---
title: "AWS S3 Backend"
author: "Dyfan Jones"
output: rmarkdown::html_vignette
vignette: >
  %\VignetteIndexEntry{AWS S3 Backend}
  %\VignetteEngine{knitr::rmarkdown}
  %\usepackage[UTF-8]{inputenc}
---

`AWS Athena` allows SQL querying to be performed on [AWS S3 buckets](https://aws.amazon.com/s3/). To gain access to this, the correct permission level needs to be enabled.

# AWS S3 Structures

`RAthena` uploads the data into `AWS S3`, then registers the table in `AWS Athena`. When appending data to an existing `AWS Athena` table, `RAthena` adds the data in the specified `AWS S3` partition and then repairs the `AWS Athena` table. 
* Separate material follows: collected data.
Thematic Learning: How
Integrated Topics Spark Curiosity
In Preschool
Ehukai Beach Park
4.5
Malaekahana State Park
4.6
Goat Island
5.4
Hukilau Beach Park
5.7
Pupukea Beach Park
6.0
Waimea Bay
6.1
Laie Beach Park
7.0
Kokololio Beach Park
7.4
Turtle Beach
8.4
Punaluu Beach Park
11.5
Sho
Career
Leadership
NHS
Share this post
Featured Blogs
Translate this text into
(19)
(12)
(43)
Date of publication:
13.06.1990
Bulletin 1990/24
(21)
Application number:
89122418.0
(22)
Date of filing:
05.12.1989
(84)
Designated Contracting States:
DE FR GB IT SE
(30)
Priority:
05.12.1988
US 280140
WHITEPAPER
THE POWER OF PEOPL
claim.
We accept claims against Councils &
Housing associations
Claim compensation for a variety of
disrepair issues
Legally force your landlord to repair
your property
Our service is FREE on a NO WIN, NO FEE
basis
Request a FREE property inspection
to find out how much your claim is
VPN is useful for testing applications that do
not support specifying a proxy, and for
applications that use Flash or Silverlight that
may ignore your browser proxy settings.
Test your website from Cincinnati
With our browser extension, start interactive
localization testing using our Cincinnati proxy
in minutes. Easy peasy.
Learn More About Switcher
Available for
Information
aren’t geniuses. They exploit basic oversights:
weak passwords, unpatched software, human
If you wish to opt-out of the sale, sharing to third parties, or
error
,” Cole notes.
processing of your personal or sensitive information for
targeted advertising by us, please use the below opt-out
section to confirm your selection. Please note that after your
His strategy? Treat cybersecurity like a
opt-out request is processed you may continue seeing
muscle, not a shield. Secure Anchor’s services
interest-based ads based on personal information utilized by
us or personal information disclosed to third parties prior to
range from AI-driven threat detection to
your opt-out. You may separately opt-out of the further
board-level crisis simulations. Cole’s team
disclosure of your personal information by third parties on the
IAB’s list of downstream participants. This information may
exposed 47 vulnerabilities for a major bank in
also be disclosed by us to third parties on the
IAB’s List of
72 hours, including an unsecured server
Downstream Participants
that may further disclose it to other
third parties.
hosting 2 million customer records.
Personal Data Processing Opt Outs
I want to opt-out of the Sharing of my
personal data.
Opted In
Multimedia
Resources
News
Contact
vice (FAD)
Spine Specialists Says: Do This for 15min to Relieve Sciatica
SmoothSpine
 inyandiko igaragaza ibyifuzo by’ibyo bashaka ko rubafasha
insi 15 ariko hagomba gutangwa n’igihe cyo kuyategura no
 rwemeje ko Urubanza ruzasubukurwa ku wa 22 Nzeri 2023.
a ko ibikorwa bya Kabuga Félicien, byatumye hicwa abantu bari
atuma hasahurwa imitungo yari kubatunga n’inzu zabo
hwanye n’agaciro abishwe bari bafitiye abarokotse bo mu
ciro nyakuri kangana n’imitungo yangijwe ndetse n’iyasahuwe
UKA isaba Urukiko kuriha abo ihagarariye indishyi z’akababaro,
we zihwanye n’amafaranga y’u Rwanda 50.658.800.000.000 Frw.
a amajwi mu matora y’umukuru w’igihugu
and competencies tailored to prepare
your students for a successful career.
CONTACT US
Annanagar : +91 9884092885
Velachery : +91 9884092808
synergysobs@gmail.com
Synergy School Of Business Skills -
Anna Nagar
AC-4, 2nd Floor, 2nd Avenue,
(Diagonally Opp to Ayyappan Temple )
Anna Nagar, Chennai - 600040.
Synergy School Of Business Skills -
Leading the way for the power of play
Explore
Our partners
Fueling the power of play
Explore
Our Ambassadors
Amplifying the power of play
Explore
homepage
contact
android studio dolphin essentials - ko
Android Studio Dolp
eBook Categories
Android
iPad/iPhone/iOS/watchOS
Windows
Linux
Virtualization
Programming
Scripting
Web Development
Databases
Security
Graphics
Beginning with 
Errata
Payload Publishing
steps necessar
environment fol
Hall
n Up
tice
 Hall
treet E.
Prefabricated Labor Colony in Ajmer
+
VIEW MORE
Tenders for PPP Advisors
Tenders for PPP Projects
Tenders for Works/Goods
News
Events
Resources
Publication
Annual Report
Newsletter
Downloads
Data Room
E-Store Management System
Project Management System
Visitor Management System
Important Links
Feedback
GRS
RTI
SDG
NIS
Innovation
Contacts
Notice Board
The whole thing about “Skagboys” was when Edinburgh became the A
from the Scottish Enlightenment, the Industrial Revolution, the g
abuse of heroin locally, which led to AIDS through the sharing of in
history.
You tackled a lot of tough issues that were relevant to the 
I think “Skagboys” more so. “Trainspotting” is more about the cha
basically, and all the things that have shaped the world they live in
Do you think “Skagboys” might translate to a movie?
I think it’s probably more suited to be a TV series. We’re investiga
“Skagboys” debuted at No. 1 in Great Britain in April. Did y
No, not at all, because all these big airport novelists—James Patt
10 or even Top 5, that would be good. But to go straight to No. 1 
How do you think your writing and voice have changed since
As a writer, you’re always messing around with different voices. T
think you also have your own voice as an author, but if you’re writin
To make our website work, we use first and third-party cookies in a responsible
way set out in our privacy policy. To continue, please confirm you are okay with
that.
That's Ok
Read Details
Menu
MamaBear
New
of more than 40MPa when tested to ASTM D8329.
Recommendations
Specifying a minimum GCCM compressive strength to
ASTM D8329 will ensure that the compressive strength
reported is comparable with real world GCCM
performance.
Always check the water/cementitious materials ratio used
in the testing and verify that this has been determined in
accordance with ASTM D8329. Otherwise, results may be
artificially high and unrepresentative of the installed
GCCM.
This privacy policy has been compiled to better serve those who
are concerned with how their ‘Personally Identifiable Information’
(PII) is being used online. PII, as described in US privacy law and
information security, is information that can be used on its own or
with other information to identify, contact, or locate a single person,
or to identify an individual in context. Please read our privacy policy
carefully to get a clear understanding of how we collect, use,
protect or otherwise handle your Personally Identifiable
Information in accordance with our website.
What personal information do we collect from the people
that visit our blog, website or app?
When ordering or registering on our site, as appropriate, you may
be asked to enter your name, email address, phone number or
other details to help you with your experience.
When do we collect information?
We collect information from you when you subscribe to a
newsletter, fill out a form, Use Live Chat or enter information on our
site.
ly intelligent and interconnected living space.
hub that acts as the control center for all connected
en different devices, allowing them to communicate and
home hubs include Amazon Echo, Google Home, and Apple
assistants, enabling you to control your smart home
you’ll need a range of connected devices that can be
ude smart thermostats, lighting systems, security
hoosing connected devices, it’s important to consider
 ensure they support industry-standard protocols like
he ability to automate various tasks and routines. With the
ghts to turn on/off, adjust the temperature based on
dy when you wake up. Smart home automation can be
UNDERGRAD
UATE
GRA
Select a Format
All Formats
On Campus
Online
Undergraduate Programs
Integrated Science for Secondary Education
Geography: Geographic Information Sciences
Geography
`RAthena` uses the parameter: `s3.location` from the function `dbWriteTable` for the `AWS S3` location. If `s3.location` isn't specified then the location is taken from the initial connection (`dbConnect`). 

`RAthena` aligns the `s3.location` to the following `AWS S3` structure: `{s3.location}/{schema}/{table_name}/{partition}/{file}` (remember that `s3.location` has to be in [s3 uri format](https://docs.aws.amazon.com/AmazonS3/latest/dev/UsingBucket.html): "s3://bucket-name/key-name"). This is to allow tables with same name to be uploaded to different schemas.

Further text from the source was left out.